Se, il tessuto urbano concentra
dinamiche di trasformazione e di conflitto sociale, altrettanto determina
tattiche che concretamente oppongono spazialità non più soggette ai criteri del
mercato e del consumo. Proprio tali dispositivi di contro-cultura intervengono
nel sistema città come luoghi non certo utopici, bensì come zone effettive e
compiute di contro-dominio che sfuggono, seppure per un tempo limitato, alle
regole del controllo biopolitico. Sono frammenti occupati che non possono
essere interpretati dunque come spazi etero topici, secondo il concetto
foucaultiano, perché s’inseriscono come luoghi radicali per culture e
interazioni attive capaci di formulare un produttivo e processuale diritto alla
vita urbana. Per quanto episodici o addirittura temporanei, questi posti
occupati ribaltano il valore mercificato dello spazio metropolitano attuale, in
valore d’uso congruente con un vivere ed un abitare autonomo lontano dagli
ordinamenti neoliberisti. Costruiscono piuttosto nuove modalità di scambio
culturale e di interrelazione sociale, stabilendosi, malgrado la loro
disseminazione rizomatica, come organismi propulsivi di contro-cultura o più
precisamente come bacini produttivi che compongono e diffondono non
semplicemente modalità diverse del vivere, ma contingenti stili di vita
radicati entro i tessuti della città globalizzata.

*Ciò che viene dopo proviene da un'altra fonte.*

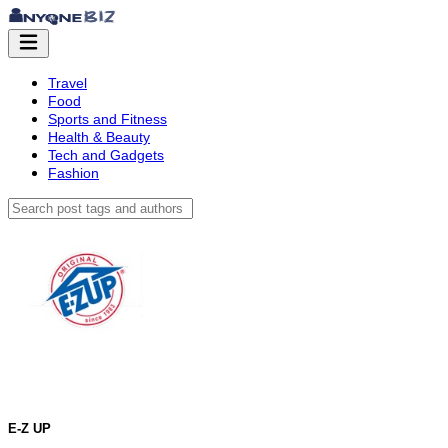
Travel
Food
Sports and Fitness
Health & Beauty
Tech and Gadgets
Fashion
E-Z UP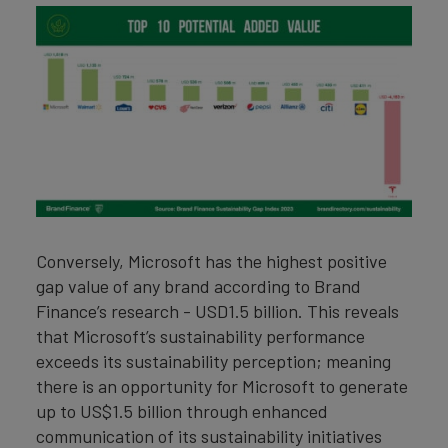
Conversely, Microsoft has the highest positive
gap value of any brand according to Brand
Finance’s research - USD1.5 billion. This reveals
that Microsoft’s sustainability performance
exceeds its sustainability perception; meaning
there is an opportunity for Microsoft to generate
up to US$1.5 billion through enhanced
communication of its sustainability initiatives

La capacità di interferire nel programma
o nell’ordinamento del territorio neoliberale esprime una rivendicazione alla
vita urbana in grado altresì di opporre percorsi di cultura e comunicazione non
assoggettati a criteri economici dettati dal mercato. Non più quindi la
riduzione e semplici esperienze contingenti e locali, piuttosto
l’assimilazione, tramite tali pratiche di appropriazione e partecipazione, che
il diritto alla città prerogativa assoluta per collettività e culture
spontanee, libertarie, autonome, ed universalmente urbane.